Rhode Island Interfaith Power and Light joins many other local, national, and international faith organizations in condemning the incarceration of children and families on our southern border. The new policy of indefinite detention of families, as well as the practice of separation of children from their parents, is both deeply immoral and a terrifying harbinger of our social response to a future of climate disruption.
All of our faith traditions recognize the inherent worth and dignity of all human beings, as we are all children of the same creator. In our current atmosphere of dehumanizing rhetoric, we feel this must be said unequivocally: Immigrants are human beings. Refugees are human beings. People of color are human beings. We vehemently reject president Trump’s characterization of immigrants as animals or vermin. Human rights are bestowed upon all people by God, not based on the legalism of citizenship status or the whims of bigotry.
As an organization with a focus on the climate crisis and ecological destruction, we are particularly troubled by these inhumane practices of incarceration of migrants. We recognize that unprecedented water crises are already triggering mass migrations around the world, including in Syria and Africa. We further recognize that the significant climate disruption to which we have already committed through our failure to address the climate crisis guarantees a future of unprecedented displacement of populations due to drought, sea level rise, crop failure, catastrophic storms, wildfires, and other impacts. Mass migration will be a defining feature of the coming century, and we are right now practicing how we will respond to the millions more who will come knocking in an hour of desperate need.
The example currently being set at our borders does not bode well for our potential to respond to the hardships of global mass migration in a way that affirms our shared values of decency and human rights. If the current dehumanizing treatment of those seeking refuge at our border is not ended and firmly repudiated, we risk establishing a precedent that leads to an unimaginably ugly future. It is vital that we as a society use every opportunity of migrants on our border to normalize compassion, generosity, and universal human rights.
The climate chaos which we have already caused will guarantee hardship in our future, but hardship does not have to guarantee inhumanity. We can respond to hardship by turning toward one another with love and cooperation, not against one another with fear and cruelty.
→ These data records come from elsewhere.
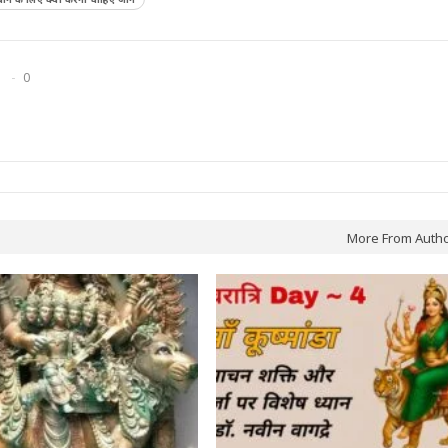
0
More From Auth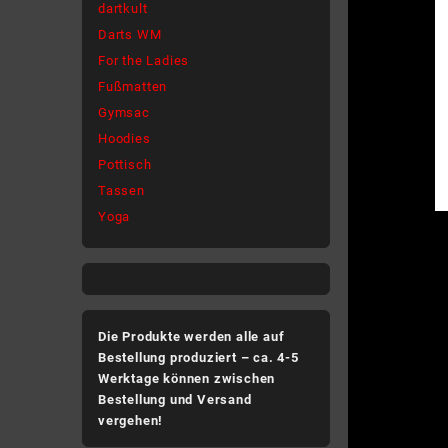
dartkult
Darts WM
For the Ladies
Fußmatten
Gymsac
Hoodies
Pottisch
Tassen
Yoga
Die Produkte werden alle auf
Bestellung produziert – ca. 4-5
Werktage können zwischen
Bestellung und Versand
vergehen!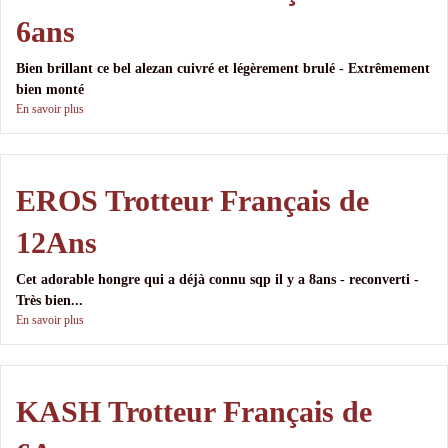
6ans
Bien brillant ce bel alezan cuivré et légèrement brulé - Extrêmement
bien monté
En savoir plus
EROS Trotteur Français de
12Ans
Cet adorable hongre qui a déjà connu sqp il y a 8ans - reconverti -
Très bien...
En savoir plus
KASH Trotteur Français de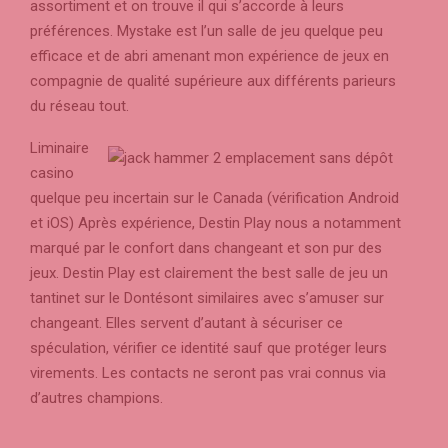
assortiment et on trouve il qui s’accorde à leurs
préférences. Mystake est l’un salle de jeu quelque peu
efficace et de abri amenant mon expérience de jeux en
compagnie de qualité supérieure aux différents parieurs
du réseau tout.
Liminaire
casino
quelque peu incertain sur le Canada (vérification Android
et iOS) Après expérience, Destin Play nous a notamment
marqué par le confort dans changeant et son pur des
jeux. Destin Play est clairement the best salle de jeu un
tantinet sur le Dontésont similaires avec s’amuser sur
changeant. Elles servent d’autant à sécuriser ce
spéculation, vérifier ce identité sauf que protéger leurs
virements. Les contacts ne seront pas vrai connus via
d’autres champions.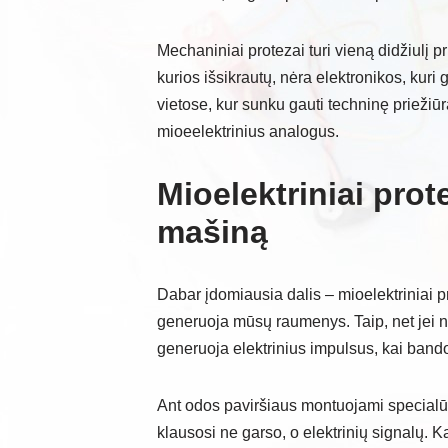
Mechaniniai protezai turi vieną didžiulį 
kurios išsikrautų, nėra elektronikos, kur
vietose, kur sunku gauti techninę priežiūrą
mioeelektrinius analogus.
Mioelektriniai prot
mašiną
Dabar įdomiausia dalis – mioelektriniai pr
generuoja mūsų raumenys. Taip, net jei ne
generuoja elektrinius impulsus, kai bando
Ant odos paviršiaus montuojami specialūs e
klausosi ne garso, o elektrinių signalų. 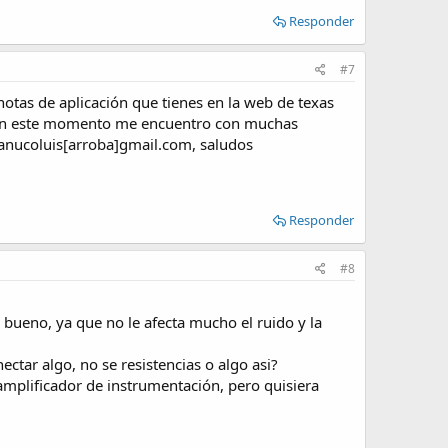
Responder
#7
otas de aplicación que tienes en la web de texas
e en este momento me encuentro con muchas
guanucoluis[arroba]gmail.com, saludos
Responder
#8
bueno, ya que no le afecta mucho el ruido y la
ctar algo, no se resistencias o algo asi?
 amplificador de instrumentación, pero quisiera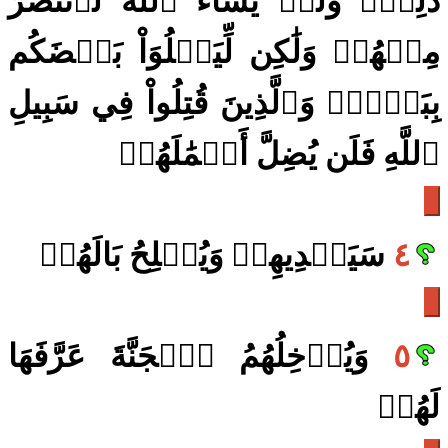
ذَٰلِكَۖ وَلَوۡ يَشَآءُ ٱللَّهُ لَٱنتَصَرَ
مِنۡهُمۡ وَلَٰكِن لِّيَبۡلُوَاْ بَعۡضَكُم
بِبَعۡضٖۗ وَٱلَّذِينَ قُتِلُواْ فِي سَبِيلِ
ٱللَّهِ فَلَن يُضِلَّ أَعۡمَٰلَهُمۡ
٤
سَيَهۡدِيهِمۡ وَيُصۡلِحُ بَالَهُمۡ
٥
وَيُدۡخِلُهُمُ ٱلۡجَنَّةَ عَرَّفَهَا
لَهُمۡ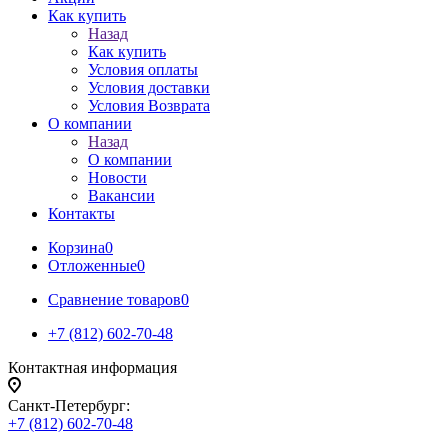
Как купить
Назад
Как купить
Условия оплаты
Условия доставки
Условия Возврата
О компании
Назад
О компании
Новости
Вакансии
Контакты
Корзина
0
Отложенные
0
Сравнение товаров
0
+7 (812) 602-70-48
Контактная информация
Санкт-Петербург:
+7 (812) 602-70-48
We can respond to the stranger and the needy with generosity and compassion, as our faith traditions demand of us.
Here in the Ocean State, many of our own families will inevitably be forced to migrate due to rising seas. We must now treat others as we hope to be treated in our own hour of need. We must treat these children as we hope our own children will be treated as they face the consequences of climate change which we have imposed upon them.
May we all find the love and courage necessary to manifest our spiritual values, now and evermore.